Listen: that the adversary of all evil
Showed him such favor—given who and what he was,
And even the high effect that came from him—
Seems perfectly right to a man of intellect.
For he had been chosen in the Empyrean
To be the father of mother Rome and her empire.
Both of these, to tell you the truth,
Were established to serve as the sacred location
Where Saint Peter’s successors have their throne.
On this journey, which you affirm he made,
He came to know things that moved him to win
And set up things for the papal mantle.
Next, the chosen vessel went there
To bring back the confirmation of our faith,
The first thing on the way to salvation.
But I? Why should I go there? Who permits it?

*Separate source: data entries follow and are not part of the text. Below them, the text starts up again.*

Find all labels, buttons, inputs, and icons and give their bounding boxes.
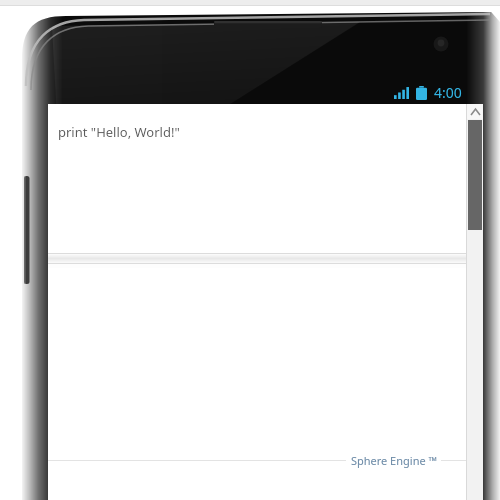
button[interactable]: Sphere Engine ™ <box>48 268 483 472</box>
staticText: 4:00 <box>434 83 462 102</box>
button[interactable]: print "Hello, World!" <box>48 104 483 253</box>
staticText: Sphere Engine ™ <box>350 453 437 468</box>
staticText: print "Hello, World!" <box>58 123 180 141</box>
button[interactable]: Scroll up <box>467 104 483 119</box>
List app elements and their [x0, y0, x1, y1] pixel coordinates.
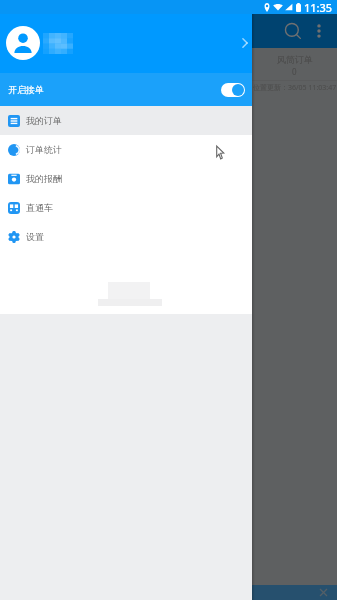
button[interactable]: 直通车 — [0, 193, 252, 222]
button[interactable]: Close — [317, 586, 330, 599]
staticText: 0 — [292, 66, 297, 77]
button[interactable]: More options — [306, 14, 331, 48]
button[interactable]: 开启接单 — [0, 73, 252, 106]
staticText: 开启接单 — [8, 84, 44, 95]
button[interactable]: Search — [280, 14, 306, 48]
staticText: 我的订单 — [26, 115, 62, 126]
staticText: 直通车 — [26, 202, 53, 213]
staticText: 我的报酬 — [26, 173, 62, 184]
staticText: 11:35 — [304, 0, 333, 14]
button[interactable]: 我的报酬 — [0, 164, 252, 193]
button[interactable]: 我的订单 — [0, 106, 252, 135]
staticText: 订单统计 — [26, 144, 62, 155]
button[interactable] — [6, 26, 248, 60]
button[interactable]: 订单统计 — [0, 135, 252, 164]
staticText: 风筒订单 — [277, 54, 313, 65]
staticText: 设置 — [26, 231, 44, 242]
button[interactable]: 设置 — [0, 222, 252, 251]
staticText: 位置更新：36/05 11:03:47 — [253, 83, 337, 93]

I am not Aeneas. I am not Paul.
Neither I nor anyone else deigns me worthy.
And so, if I do let go of myself and come with you,
I fear the venture may turn out to be madness.
You are wise. You understand what I’m trying to say.”

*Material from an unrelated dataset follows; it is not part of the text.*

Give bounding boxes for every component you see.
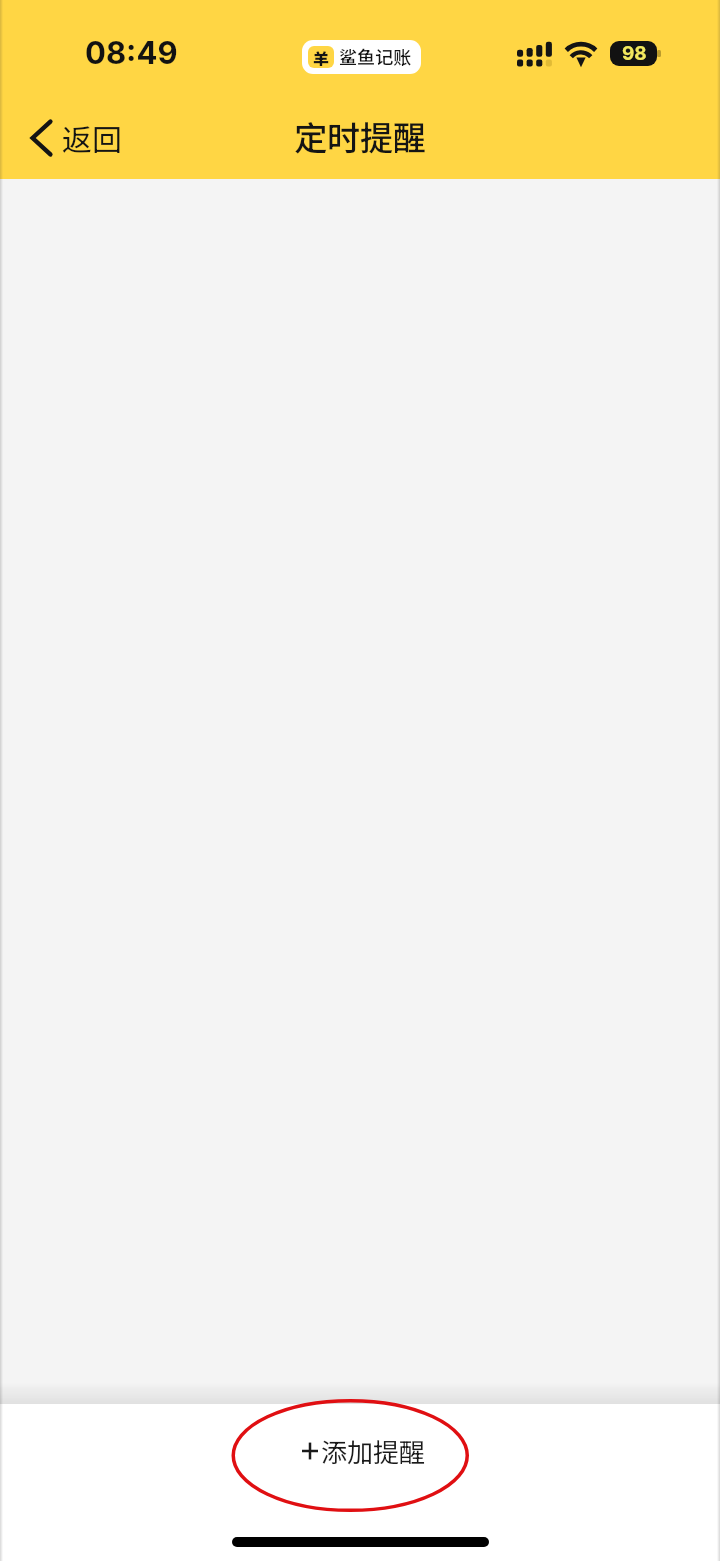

And as such a one who unwills what he’s willed,
Changing his mind because of new thoughts,
So that he pulls back from what he’s begun,
Just so was I on that dark slope—
With too much thinking, I’d stopped
What I’d begun.
FOR MORE STUDY
Two translation issues:
I blipped by one particularly troubling tercet: lines 16 - 18. Here’s how it goes line by line. It starts with “Però, se l’avversario d’ogne male. . . .” Easy enough. “Therefore, if the adversary of all evil. . . .” But even given that circumlocution to refer to God, it gets trickier. Line 17: “corese i fu, pensando l’alto effetto. . . .” Something like “was courteous to him, when you consider the high results. . . .” “Corese” is a loaded word in the Middle Ages. It’s not just politeness. It’s deference. Would God show deference to Aeneas? And then the text goes off the rails: “ch’uscir dovea di lui, e ‘l chi e ‘l quale. . . .” Something like “that came from him, as to who he was and what sort he was.” I’ve rendered it to refer to Aeneas: who he was, what he was. But the final phrase could just as well refer to the “alto effetto,” the high results, in which case it could be translated as something like “as to the fact that it happened and what sort of thing that happened”—that is, the founding of Rome and all that ensued. Furthermore, and to make this little phrase more complex, “chi” and “quale” are Florentine renderings of key, scholastic, theological concepts: the “quis” and the “qualis”—something like “the whatness of a thing” and the attributes that adhere to that “whatness.” Like “the essence of you” and then your right- or left-handedness (or perhaps the color of your hair or eyes). In scholastic thought, there’s a big difference between these two. That difference impinges on the very nature of creation and (more importantly) its creator. (More on that ahead in the poem—is there a “godness” beyond what we perceive as the attributes of God?) It seems as if our poet has compressed a tricky set of problems into three lines about a pagan hero in a pagan poem.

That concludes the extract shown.